Intervention de Maina Sage

Séance en hémicycle du 23 mars 2016 à 15h00
Sociétés mères et entreprises donneuses d'ordre — Discussion générale

Photo issue du site de l'Assemblée nationale ou de WikipediaMaina Sage :

Madame la présidente, madame la secrétaire d’État, monsieur le rapporteur, mes chers collègues, nous avons tous en mémoire les accidents qui ont marqué ces quinze dernières années et qui ont débouché sur la rédaction de ce texte : je pense par exemple au naufrage de l’Erika au large des côtes françaises en 1999 ou encore à l’effondrement du Rana Plaza à Dacca en 2013. Ces drames terribles ont démontré la nécessité d’améliorer le contrôle par les grandes entreprises des comportements de leurs partenaires économiques. On peut donc considérer que l’objectif poursuivi par ce texte, celui de mieux prévenir les atteintes aux droits de l’homme et à l’environnement en responsabilisant les entreprises, est louable.

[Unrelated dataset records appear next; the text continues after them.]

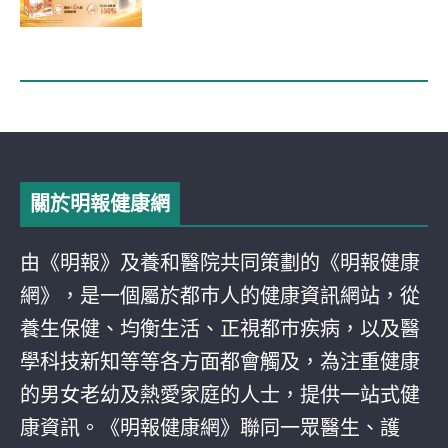
關於明報健康網
由《明報》及養和醫院共同策劃的《明報健康
網》，是一個屬於都巿人的健康資訊網站，從
養生保健、均衡生活、正視都巿疾病，以及醫
學科技新知等等各方面都會觸及，為注重健康
的男女老幼及熱愛家庭的人士，提供一站式健
康資訊。《明報健康網》聯同一眾醫生、護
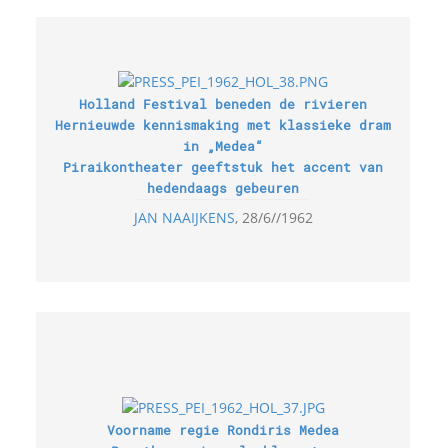
Holland Festival beneden de rivieren
Hernieuwde kennismaking met klassieke dram
in „Medea“
Piraikontheater geeftstuk het accent van
hedendaags gebeuren
JAN NAAIJKENS
28/6//1962
Voorname regie Rondiris Medea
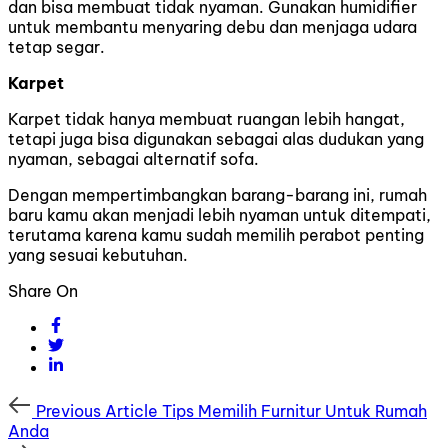
dan bisa membuat tidak nyaman. Gunakan humidifier
untuk membantu menyaring debu dan menjaga udara
tetap segar.
Karpet
Karpet tidak hanya membuat ruangan lebih hangat,
tetapi juga bisa digunakan sebagai alas dudukan yang
nyaman, sebagai alternatif sofa.
Dengan mempertimbangkan barang-barang ini, rumah
baru kamu akan menjadi lebih nyaman untuk ditempati,
terutama karena kamu sudah memilih perabot penting
yang sesuai kebutuhan.
Share On
Previous
Previous Article
Tips Memilih Furnitur Untuk Rumah
Article
Anda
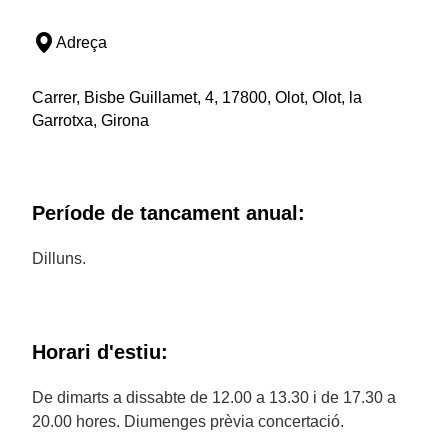
Adreça
Carrer, Bisbe Guillamet, 4, 17800, Olot, Olot, la
Garrotxa, Girona
Període de tancament anual:
Dilluns.
Horari d'estiu:
De dimarts a dissabte de 12.00 a 13.30 i de 17.30 a
20.00 hores. Diumenges prèvia concertació.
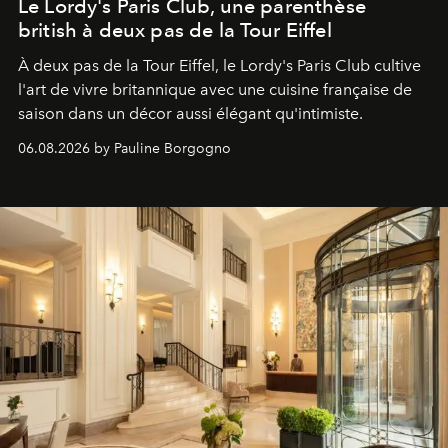
Le Lordy's Paris Club, une parenthèse
british à deux pas de la Tour Eiffel
À deux pas de la Tour Eiffel, le Lordy's Paris Club cultive
l'art de vivre britannique avec une cuisine française de
saison dans un décor aussi élégant qu'intimiste.
06.08.2026 by Pauline Borgogno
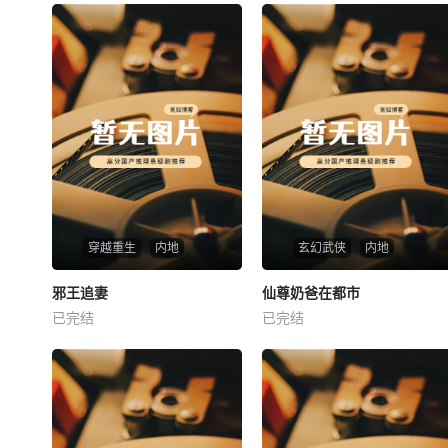
穿越重生
内地
玄幻武侠
内地
热播
热播
邪王追妻
仙尊奶爸在都市
邪王追妻
仙尊奶爸在都市
已完结
已完结
未知
未知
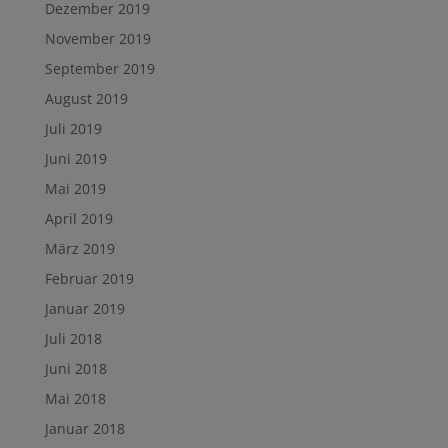
Dezember 2019
November 2019
September 2019
August 2019
Juli 2019
Juni 2019
Mai 2019
April 2019
März 2019
Februar 2019
Januar 2019
Juli 2018
Juni 2018
Mai 2018
Januar 2018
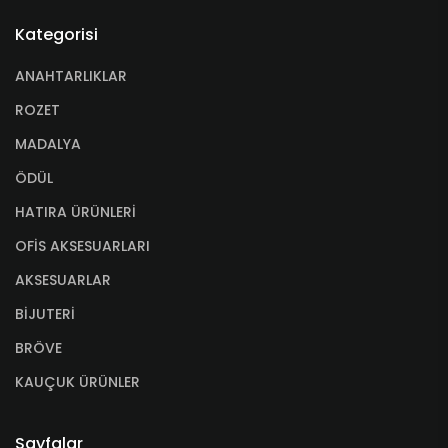
Kategorisi
ANAHTARLIKLAR
ROZET
MADALYA
ÖDÜL
HATIRA ÜRÜNLERİ
OFİS AKSESUARLARI
AKSESUARLAR
BİJUTERİ
BRÖVE
KAUÇUK ÜRÜNLER
Sayfalar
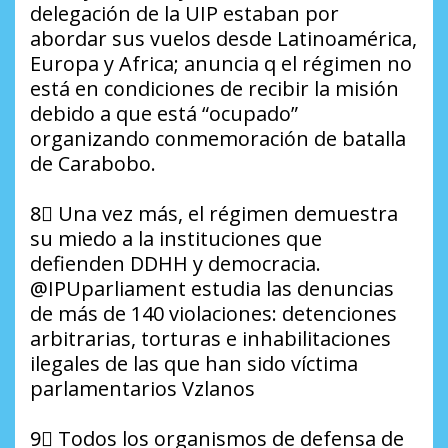
delegación de la UIP estaban por
abordar sus vuelos desde Latinoamérica,
Europa y Africa; anuncia q el régimen no
está en condiciones de recibir la misión
debido a que está “ocupado”
organizando conmemoración de batalla
de Carabobo.
8⃣ Una vez más, el régimen demuestra
su miedo a la instituciones que
defienden DDHH y democracia.
@IPUparliament estudia las denuncias
de más de 140 violaciones: detenciones
arbitrarias, torturas e inhabilitaciones
ilegales de las que han sido víctima
parlamentarios Vzlanos
9⃣ Todos los organismos de defensa de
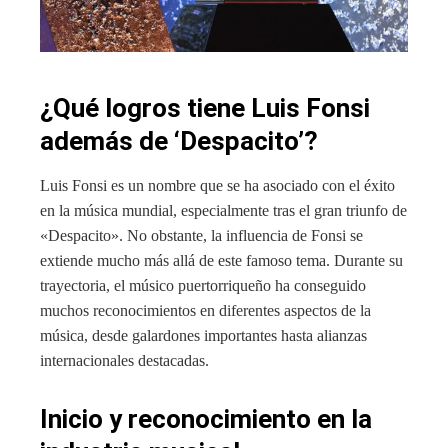
¿Qué logros tiene Luis Fonsi
además de ‘Despacito’?
Luis Fonsi es un nombre que se ha asociado con el éxito
en la música mundial, especialmente tras el gran triunfo de
«Despacito». No obstante, la influencia de Fonsi se
extiende mucho más allá de este famoso tema. Durante su
trayectoria, el músico puertorriqueño ha conseguido
muchos reconocimientos en diferentes aspectos de la
música, desde galardones importantes hasta alianzas
internacionales destacadas.
Inicio y reconocimiento en la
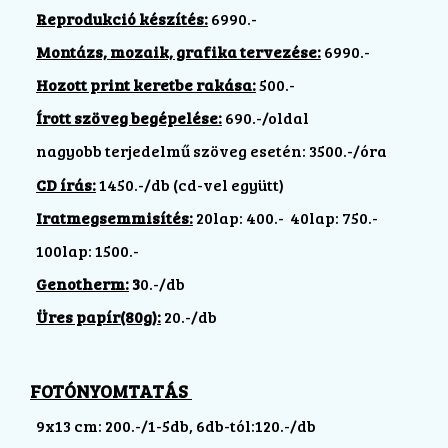
Reprodukció készítés:
6990.-
Montázs, mozaik, grafika tervezése:
6990.-
Hozott print keretbe rakása:
500.-
Írott szöveg begépelése:
690.-/oldal
nagyobb terjedelmű szöveg esetén: 3500.-/óra
CD írás:
1450.-/db (cd-vel együtt)
Iratmegsemmisítés:
20lap: 400.- 40lap: 750.-
100lap: 1500.-
Genotherm:
3
0.-/db
Üres papír(80g):
20.-/db
FOTÓNYOMTATÁS
9x13 cm: 200.-/1-5db, 6db-tól:120.-/db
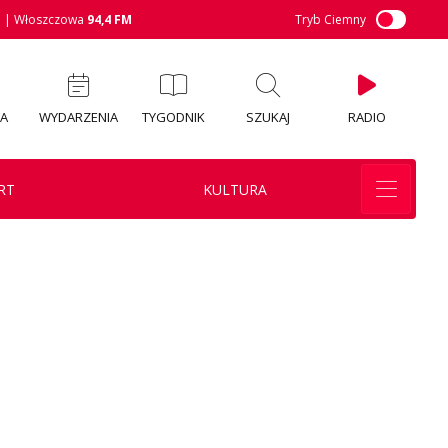
M
| Włoszczowa
94,4 FM
Tryb Ciemny
IA
WYDARZENIA
TYGODNIK
SZUKAJ
RADIO
RT
KULTURA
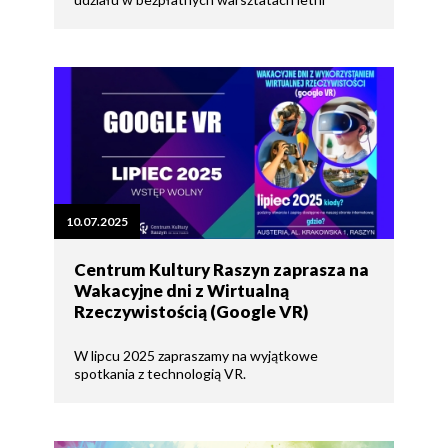
10.07.2025
Centrum Kultury Raszyn zaprasza na
Wakacyjne dni z Wirtualną
Rzeczywistością (Google VR)
W lipcu 2025 zapraszamy na wyjątkowe
spotkania z technologią VR.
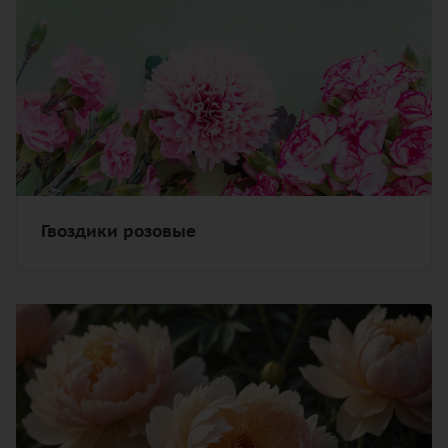
Гвоздики розовые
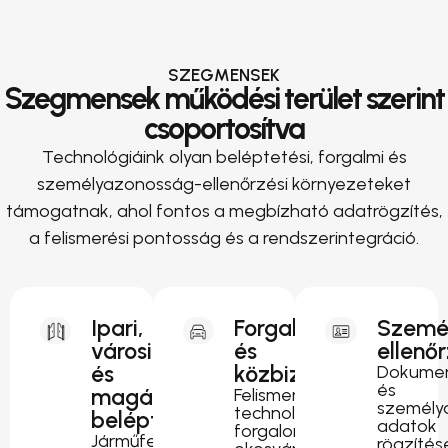
SZEGMENSEK
Szegmensek működési terület szerint
csoportosítva
Technológiáink olyan beléptetési, forgalmi és
személyazonosság-ellenőrzési környezeteket
támogatnak, ahol fontos a megbízható adatrögzítés,
a felismerési pontosság és a rendszerintegráció.
Ipari,
Forgalomirányítás
Szemé
városi
és
ellenő
és
közbiztonság
Dokumen
és
magánterületi
Felismerési
személy
technológia
beléptetés
adatok
forgalomfigyeléshez,
Járműfelismerés
rögzítés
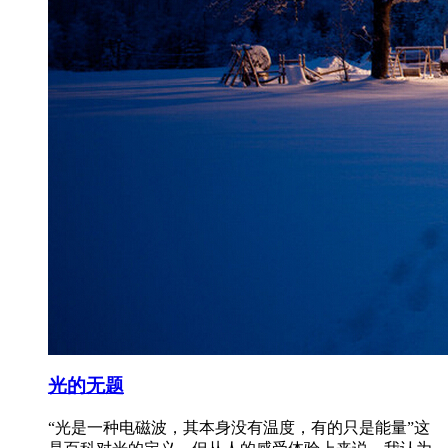
光的无题
“光是一种电磁波，其本身没有温度，有的只是能量”这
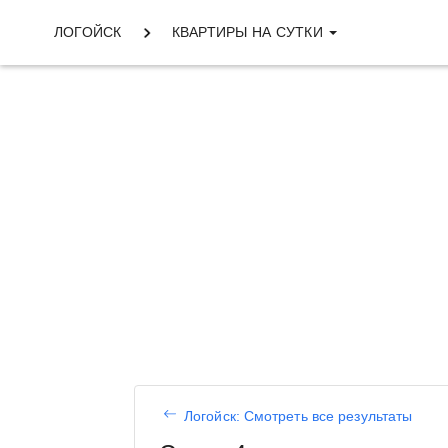
ЛОГОЙСК
КВАРТИРЫ НА СУТКИ
Логойск: Смотреть все результаты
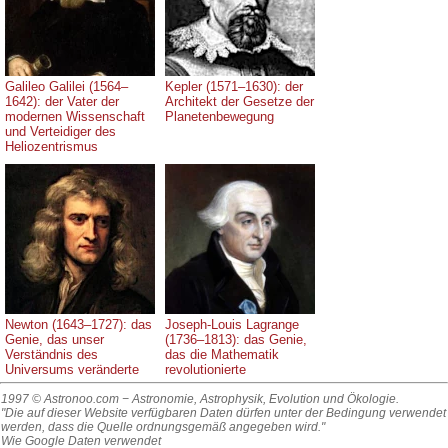
Galileo Galilei (1564–
Kepler (1571–1630): der
1642): der Vater der
Architekt der Gesetze der
modernen Wissenschaft
Planetenbewegung
und Verteidiger des
Heliozentrismus
Newton (1643–1727): das
Joseph-Louis Lagrange
Genie, das unser
(1736–1813): das Genie,
Verständnis des
das die Mathematik
Universums veränderte
revolutionierte
1997 © Astronoo.com
− Astronomie, Astrophysik, Evolution und Ökologie.
"Die auf dieser Website verfügbaren Daten dürfen unter der Bedingung verwendet
werden, dass die Quelle ordnungsgemäß angegeben wird."
Wie Google Daten verwendet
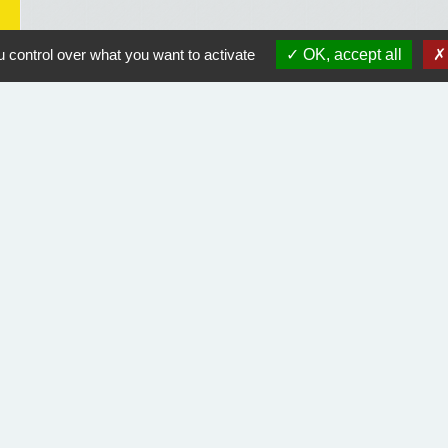
 control over what you want to activate
OK, accept all
Liens utiles
Course Landaise Pickwick
ACLET
Rando Landes
Orange équipement endommagé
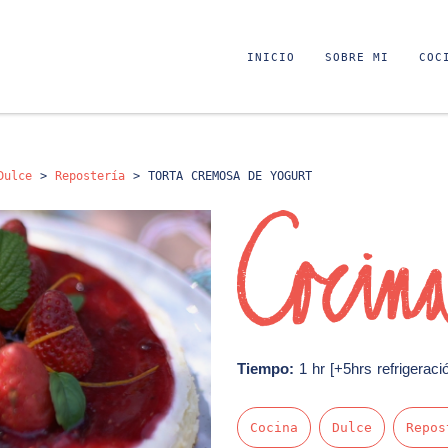
INICIO
SOBRE MI
COC
Dulce
>
Repostería
>
TORTA CREMOSA DE YOGURT
Tiempo:
1 hr [+5hrs refrigeraci
Cocina
Dulce
Repos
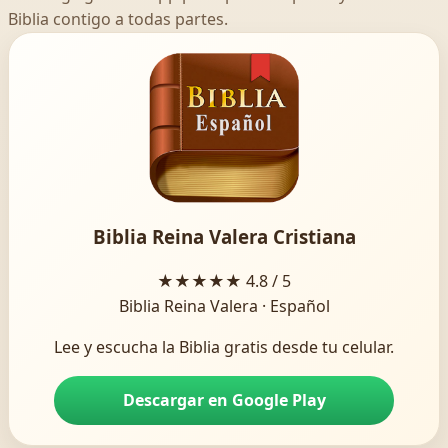
Biblia contigo a todas partes.
Biblia Reina Valera Cristiana
★★★★★
4.8 / 5
Biblia Reina Valera · Español
Lee y escucha la Biblia gratis desde tu celular.
Descargar en Google Play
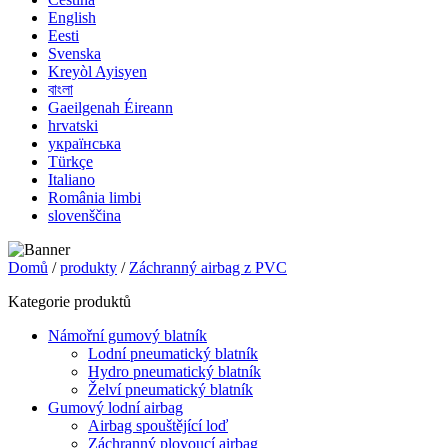
English
Eesti
Svenska
Kreyòl Ayisyen
বাংলা
Gaeilgenah Éireann
hrvatski
українська
Türkçe
Italiano
România limbi
slovenščina
Domů
/
produkty
/
Záchranný airbag z PVC
Kategorie produktů
Námořní gumový blatník
Lodní pneumatický blatník
Hydro pneumatický blatník
Želví pneumatický blatník
Gumový lodní airbag
Airbag spouštějící loď
Záchranný plovoucí airbag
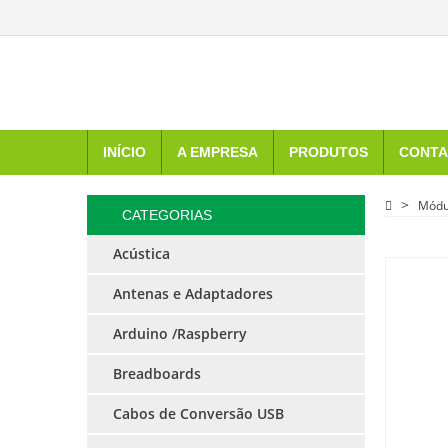
INÍCIO
A EMPRESA
PRODUTOS
CONTA
Módu
CATEGORIAS
Acústica
Antenas e Adaptadores
Arduino /Raspberry
Breadboards
Cabos de Conversão USB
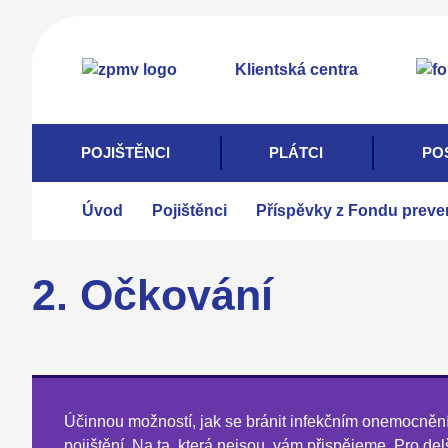
Přejít
k
Klientská centra
hlavnímu
obsahu
POJIŠTĚNCI
PLÁTCI
PO
Úvod
Pojištěnci
Příspěvky z Fondu prevenc
2. Očkování
Účinnou možností, jak se bránit infekčním onemocnění
pojištění. Na ta, která nejsou, vám přispějeme. Pro delš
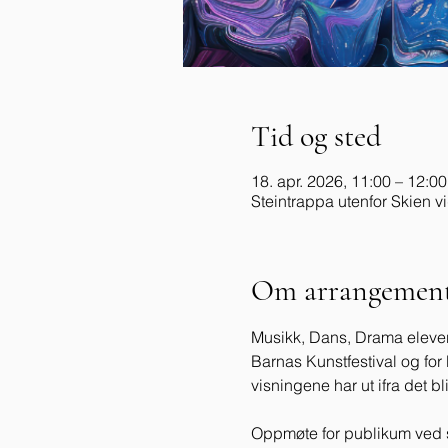
Tid og sted
18. apr. 2026, 11:00 – 12:00
Steintrappa utenfor Skien 
Om arrangement
Musikk, Dans, Drama elever 
Barnas Kunstfestival og for b
visningene har ut ifra det bl
Oppmøte for publikum ved 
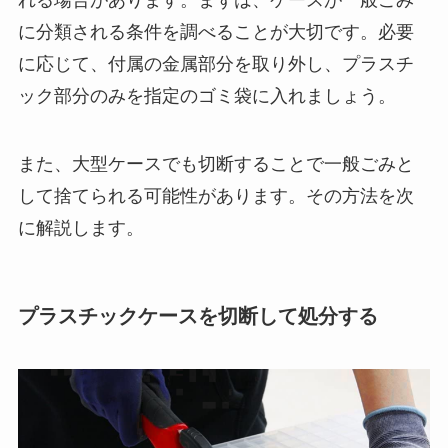
に分類される条件を調べることが大切です。必要
に応じて、付属の金属部分を取り外し、プラスチ
ック部分のみを指定のゴミ袋に入れましょう。
また、大型ケースでも切断することで一般ごみと
して捨てられる可能性があります。その方法を次
に解説します。
プラスチックケースを切断して処分する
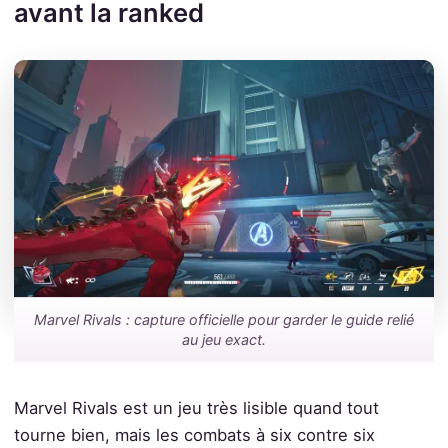
avant la ranked
Marvel Rivals : capture officielle pour garder le guide relié
au jeu exact.
Marvel Rivals est un jeu très lisible quand tout
tourne bien, mais les combats à six contre six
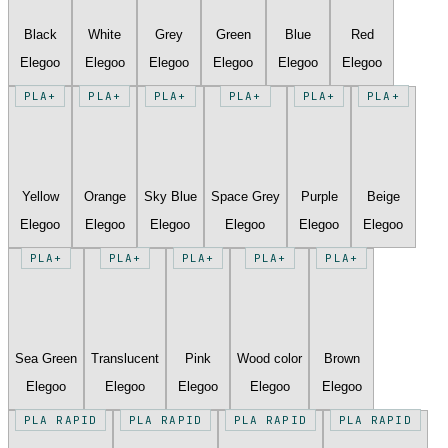
Black
White
Grey
Green
Blue
Red
Elegoo
Elegoo
Elegoo
Elegoo
Elegoo
Elegoo
PLA+
PLA+
PLA+
PLA+
PLA+
PLA+
Yellow
Orange
Sky Blue
Space Grey
Purple
Beige
Elegoo
Elegoo
Elegoo
Elegoo
Elegoo
Elegoo
PLA+
PLA+
PLA+
PLA+
PLA+
Sea Green
Translucent
Pink
Wood color
Brown
Elegoo
Elegoo
Elegoo
Elegoo
Elegoo
PLA RAPID
PLA RAPID
PLA RAPID
PLA RAPID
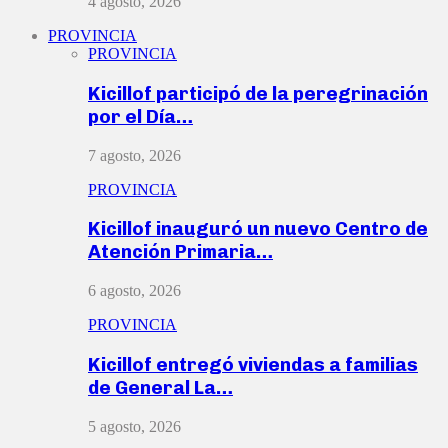
4 agosto, 2026
PROVINCIA
PROVINCIA
Kicillof participó de la peregrinación
por el Día…
7 agosto, 2026
PROVINCIA
Kicillof inauguró un nuevo Centro de
Atención Primaria…
6 agosto, 2026
PROVINCIA
Kicillof entregó viviendas a familias
de General La…
5 agosto, 2026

Avant de développer plus avant, je souhaite replacer cette initiative parlementaire dans son contexte : elle n’est pas inédite et résultant d’une soudaine prise de conscience, la France ayant déjà été l’initiatrice par le passé d’un certain nombre de réformes en matière de responsabilité sociétale des entreprises – la RSE. De plus, des exceptions au principe d’autonomie de la personnalité juridique sont admises en droit du travail, en droit commercial, en matière de pratiques anticoncurrentielles et en matière de fiscalité. Dans le domaine de la protection de l’environnement, la loi Grenelle II, chère au groupe UDI dont je suis membre, a notamment permis de faire financer par la société mère les mesures de remise en état des sites en fin d’activité à la suite d’un défaut de la société dont elle a le contrôle. Il est également possible d’engager des poursuites contre la société mère pour les pollutions générées par l’activité d’une filiale. S’agissant de la protection des droits fondamentaux des travailleurs, la loi dite « Savary » de 2014 a instauré le principe de responsabilité solidaire permettant de poursuivre l’entreprise donneuse d’ordre pour les fraudes commises par l’un de ses sous-traitants. Au niveau international, de nombreuses initiatives ont conclu à la nécessité de responsabiliser les acteurs économiques pour empêcher les violations des droits humains et les atteintes à l’environnement : en 2011, le Conseil des droits de l’homme des Nations unies a adopté des principes directeurs relatifs aux entreprises et aux droits de l’homme que l’OCDE a renforcés à l’intention des multinationales, et la Commission européenne encourage vivement les États à les transposer dans leur droit interne ; enfin, la très importante norme ISO 26 000 évoque la notion de sphère d’influence, qui dépasse la relation de contrôle ou de domination qu’une entreprise peut entretenir avec ses filiales et avec sous-traitants.

Devant ces constats, devons-nous aller plus loin en obligeant, ainsi que le préconisent les auteurs de ce texte, certaines entreprises à prévoir un plan de vigilance à visée préventive ? Adopter une telle réforme permettrait-il d’empêcher de nouveaux drames en France et à l’étranger ?

Outre en première lecture, je rappelle que le débat sur le fait d’imposer ou non un devoir de vigilance aux sociétés mères et aux entreprises donneuses d’ordre a déjà eu lieu dans cet hémicycle à l’occasion de l’examen, en janvier 2015, d’une proposition de loi du groupe écologiste. Le groupe UDI était foncièrement opposé à ce texte, au renversement de la charge de la preuve et à la législation restrictive et pénalisante pour les entreprises qu’il prescrivait. En adoptant ce texte et donc en faisant reposer sur celles-ci une présomption quasi irréfragable fondée sur un simple manquement à un devoir de vigilance, nous aurions bouleversé le système français de la responsabilité qui exige que le fardeau de la preuve incombe au demandeur. J’ai entendu certains de mes collègues accuser l’opposition de subir des pressions du lobby des employeurs, mais je rappelle qu’entre la proposition de loi du groupe écologiste et celle-ci, cette disposition a disparu… C’est bien la preuve que le débat entre l’opposition et la majorité a porté ses fruits.